_AIM OF THE EXERCISE_
The output must match the entries below exactly, with pictures removed.

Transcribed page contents
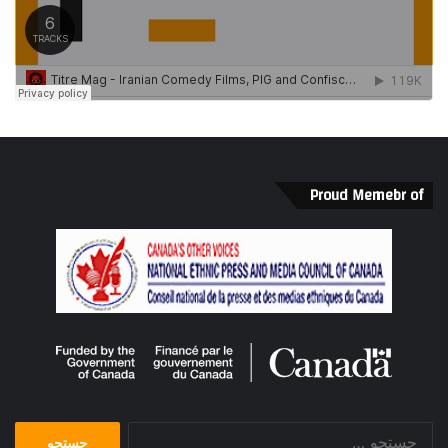
Proud Memebr of
جستجو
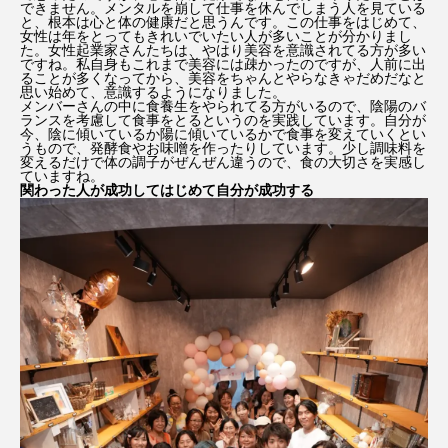
できません。メンタルを崩して仕事を休んでしまう人を見ている
と、根本は心と体の健康だと思うんです。この仕事をはじめて、
女性は年をとってもきれいでいたい人が多いことが分かりまし
た。女性起業家さんたちは、やはり美容を意識されてる方が多い
ですね。私自身もこれまで美容には疎かったのですが、人前に出
ることが多くなってから、美容をちゃんとやらなきゃだめだなと
思い始めて、意識するようになりました。
メンバーさんの中に食養生をやられてる方がいるので、陰陽のバ
ランスを考慮して食事をとるというのを実践しています。自分が
今、陰に傾いているか陽に傾いているかで食事を変えていくとい
うもので、発酵食やお味噌を作ったりしています。少し調味料を
変えるだけで体の調子がぜんぜん違うので、食の大切さを実感し
ていますね。
関わった人が成功してはじめて自分が成功する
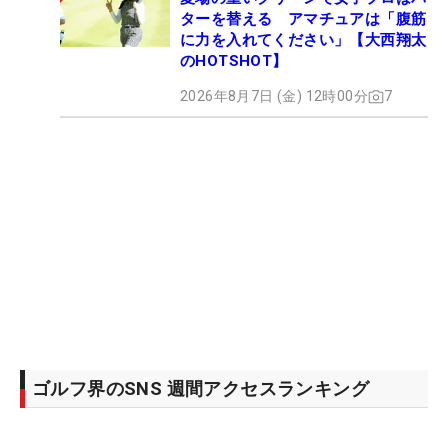
ターを替える アマチュアは「腹筋
に力を入れてください」【大西翔太
のHOTSHOT】
2026年8月7日 (金) 12時00分
7
ゴルフ界のSNS 週間アクセスランキング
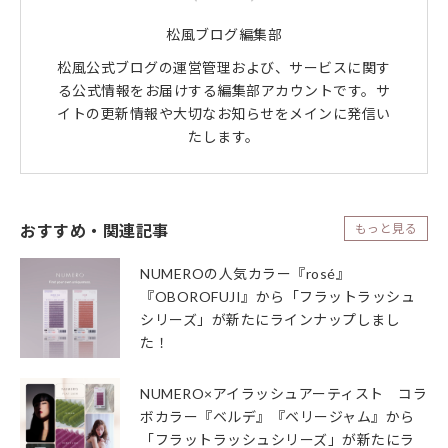
松風ブログ編集部
松風公式ブログの運営管理および、サービスに関す
る公式情報をお届けする編集部アカウントです。サ
イトの更新情報や大切なお知らせをメインに発信い
たします。
おすすめ・関連記事
もっと見る
NUMEROの人気カラー『rosé』
『OBOROFUJI』から「フラットラッシュ
シリーズ」が新たにラインナップしまし
た！
NUMERO×アイラッシュアーティスト コラ
ボカラー『ベルデ』『ベリージャム』から
「フラットラッシュシリーズ」が新たにラ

_COMPLETED EXERCISE_
Proud Memebr of
جستجو
できません。メンタルを崩して仕事を休んでしまう人を見ている
と、根本は心と体の健康だと思うんです。この仕事をはじめて、
女性は年をとってもきれいでいたい人が多いことが分かりまし
た。女性起業家さんたちは、やはり美容を意識されてる方が多い
ですね。私自身もこれまで美容には疎かったのですが、人前に出
ることが多くなってから、美容をちゃんとやらなきゃだめだなと
思い始めて、意識するようになりました。
メンバーさんの中に食養生をやられてる方がいるので、陰陽のバ
ランスを考慮して食事をとるというのを実践しています。自分が
今、陰に傾いているか陽に傾いているかで食事を変えていくとい
うもので、発酵食やお味噌を作ったりしています。少し調味料を
変えるだけで体の調子がぜんぜん違うので、食の大切さを実感し
ていますね。
関わった人が成功してはじめて自分が成功する
ターを替える アマチュアは「腹筋
に力を入れてください」【大西翔太
のHOTSHOT】
2026年8月7日 (金) 12時00分
7
ゴルフ界のSNS 週間アクセスランキング
松風ブログ編集部
松風公式ブログの運営管理および、サービスに関す
る公式情報をお届けする編集部アカウントです。サ
イトの更新情報や大切なお知らせをメインに発信い
たします。
おすすめ・関連記事
もっと見る
NUMEROの人気カラー『rosé』
『OBOROFUJI』から「フラットラッシュ
シリーズ」が新たにラインナップしまし
た！
NUMERO×アイラッシュアーティスト コラ
ボカラー『ベルデ』『ベリージャム』から
「フラットラッシュシリーズ」が新たにラ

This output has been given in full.